# What to work on
The required output is the run of lines from the one holding "(3件 レビューを見る)" through the final line of the listing, restated word for word, with no pictures.
# # # # # # #
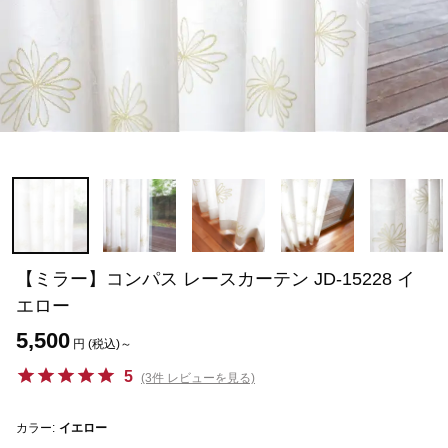
【ミラー】コンパス レースカーテン JD-15228 イ
エロー
5,500
円 (税込)～
5
(3件 レビューを見る)
カラー:
イエロー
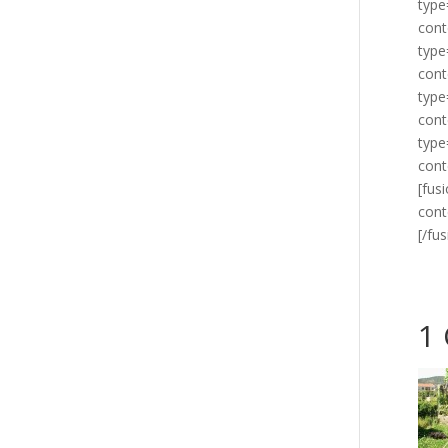
type
cont
type
cont
type
cont
type
cont
[fus
cont
[/fu
1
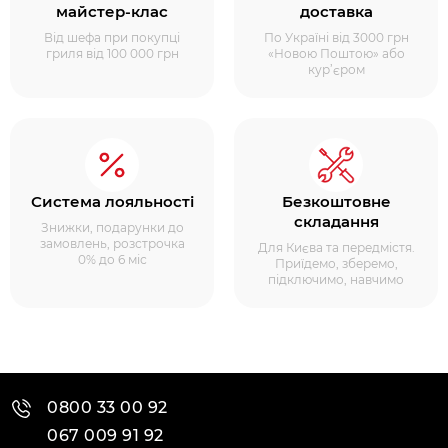
майстер-клас
доставка
Від шефа при покупці
По Україні від 3000 грн
гриля від 100 000 грн
«Новою Поштою» або
кур’єром
Система лояльності
Безкоштовне
складання
Знижки, подарунки до
замовлень, розстрочка
Для Києва та передмістя.
0% до 6 міс
Приїдемо, зберемо,
підключимо, навчимо
0800 33 00 92
067 009 91 92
# # # # # # #
# Completed exercise
(3件 レビューを見る)
カラー:
イエロー
type
cont
type
cont
type
cont
type
cont
[fus
cont
[/fu
1
майстер-клас
доставка
Від шефа при покупці
По Україні від 3000 грн
гриля від 100 000 грн
«Новою Поштою» або
кур’єром
Система лояльності
Безкоштовне
складання
Знижки, подарунки до
замовлень, розстрочка
Для Києва та передмістя.
0% до 6 міс
Приїдемо, зберемо,
підключимо, навчимо
0800 33 00 92
067 009 91 92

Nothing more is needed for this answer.